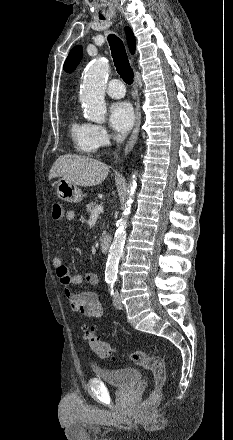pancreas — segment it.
Instances as JSON below:
<instances>
[{
    "label": "pancreas",
    "mask_w": 233,
    "mask_h": 440,
    "mask_svg": "<svg viewBox=\"0 0 233 440\" xmlns=\"http://www.w3.org/2000/svg\"><path fill=\"white\" fill-rule=\"evenodd\" d=\"M97 203L96 202H90L86 205V211L87 213L92 214L93 210L97 207ZM104 234V233H103Z\"/></svg>",
    "instance_id": "obj_1"
}]
</instances>
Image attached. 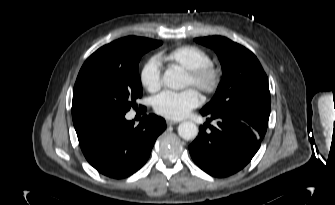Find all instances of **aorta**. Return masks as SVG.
I'll return each instance as SVG.
<instances>
[{"label":"aorta","instance_id":"aorta-1","mask_svg":"<svg viewBox=\"0 0 335 205\" xmlns=\"http://www.w3.org/2000/svg\"><path fill=\"white\" fill-rule=\"evenodd\" d=\"M163 82L171 89H182L185 87L184 77L176 67H170L165 71ZM178 134L185 140L195 139L198 135V127L190 121L182 122L178 126Z\"/></svg>","mask_w":335,"mask_h":205}]
</instances>
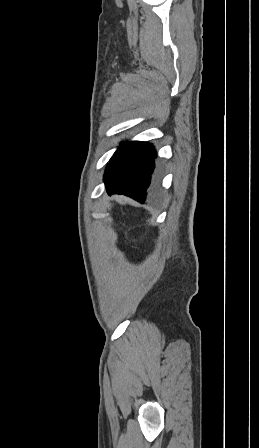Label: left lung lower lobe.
<instances>
[{"instance_id": "0a47b994", "label": "left lung lower lobe", "mask_w": 259, "mask_h": 448, "mask_svg": "<svg viewBox=\"0 0 259 448\" xmlns=\"http://www.w3.org/2000/svg\"><path fill=\"white\" fill-rule=\"evenodd\" d=\"M156 157L151 143L131 141L122 144L105 169L103 180L107 193L124 194L144 203Z\"/></svg>"}]
</instances>
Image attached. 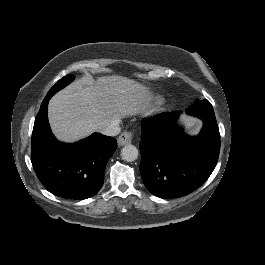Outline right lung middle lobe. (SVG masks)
Returning a JSON list of instances; mask_svg holds the SVG:
<instances>
[{
    "label": "right lung middle lobe",
    "instance_id": "obj_1",
    "mask_svg": "<svg viewBox=\"0 0 265 265\" xmlns=\"http://www.w3.org/2000/svg\"><path fill=\"white\" fill-rule=\"evenodd\" d=\"M75 78L74 75H66L62 79H60L47 93L45 98L50 99L55 93H57L59 90L64 88L66 85H68L71 81H73Z\"/></svg>",
    "mask_w": 265,
    "mask_h": 265
}]
</instances>
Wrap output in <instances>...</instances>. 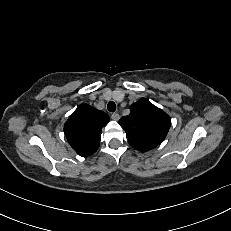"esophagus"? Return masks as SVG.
<instances>
[{
  "instance_id": "34e87169",
  "label": "esophagus",
  "mask_w": 231,
  "mask_h": 231,
  "mask_svg": "<svg viewBox=\"0 0 231 231\" xmlns=\"http://www.w3.org/2000/svg\"><path fill=\"white\" fill-rule=\"evenodd\" d=\"M111 118H112L113 120H115V121H118L119 118H120V115H119L118 113H113V114L111 115Z\"/></svg>"
}]
</instances>
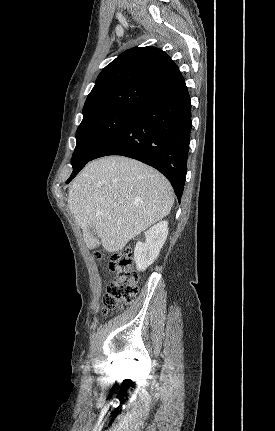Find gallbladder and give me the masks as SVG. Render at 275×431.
<instances>
[{"label": "gallbladder", "instance_id": "1", "mask_svg": "<svg viewBox=\"0 0 275 431\" xmlns=\"http://www.w3.org/2000/svg\"><path fill=\"white\" fill-rule=\"evenodd\" d=\"M88 230L93 236L96 235L95 231L92 229L91 226L88 227Z\"/></svg>", "mask_w": 275, "mask_h": 431}]
</instances>
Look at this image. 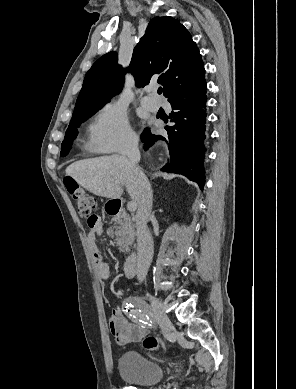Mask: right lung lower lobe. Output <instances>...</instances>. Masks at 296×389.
Instances as JSON below:
<instances>
[{"label":"right lung lower lobe","instance_id":"right-lung-lower-lobe-1","mask_svg":"<svg viewBox=\"0 0 296 389\" xmlns=\"http://www.w3.org/2000/svg\"><path fill=\"white\" fill-rule=\"evenodd\" d=\"M206 90L205 84L195 91L180 92L171 98L169 102L175 110L170 114L171 122L175 125L166 127L168 137L153 135L149 129L141 135L145 150L157 140L168 144L170 160L162 171L182 174L197 182L201 189L205 183Z\"/></svg>","mask_w":296,"mask_h":389}]
</instances>
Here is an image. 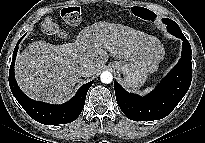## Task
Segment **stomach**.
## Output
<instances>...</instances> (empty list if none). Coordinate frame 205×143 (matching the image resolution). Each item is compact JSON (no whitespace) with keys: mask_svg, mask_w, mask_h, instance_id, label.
<instances>
[{"mask_svg":"<svg viewBox=\"0 0 205 143\" xmlns=\"http://www.w3.org/2000/svg\"><path fill=\"white\" fill-rule=\"evenodd\" d=\"M161 44L157 45L155 57L160 59L163 55ZM154 60L135 59L118 60L112 63V67L124 75V85L128 88L138 89L146 82L153 71Z\"/></svg>","mask_w":205,"mask_h":143,"instance_id":"stomach-1","label":"stomach"}]
</instances>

◇ ◇ ◇ ◇

• Exercise directions:
Please retype the records above starting with the line that contains "Segment **stomach**." and stopping after the last line, changing nothing.

• Answer space:
Segment **stomach**.
## Output
<instances>...</instances> (empty list if none). Coordinate frame 205×143 (matching the image resolution). Each item is compact JSON (no whitespace) with keys: mask_svg, mask_w, mask_h, instance_id, label.
<instances>
[{"mask_svg":"<svg viewBox=\"0 0 205 143\" xmlns=\"http://www.w3.org/2000/svg\"><path fill=\"white\" fill-rule=\"evenodd\" d=\"M161 44L157 45L155 57L160 59L163 55ZM154 60L135 59L118 60L112 63V67L124 75V85L128 88L138 89L146 82L153 71Z\"/></svg>","mask_w":205,"mask_h":143,"instance_id":"stomach-1","label":"stomach"}]
</instances>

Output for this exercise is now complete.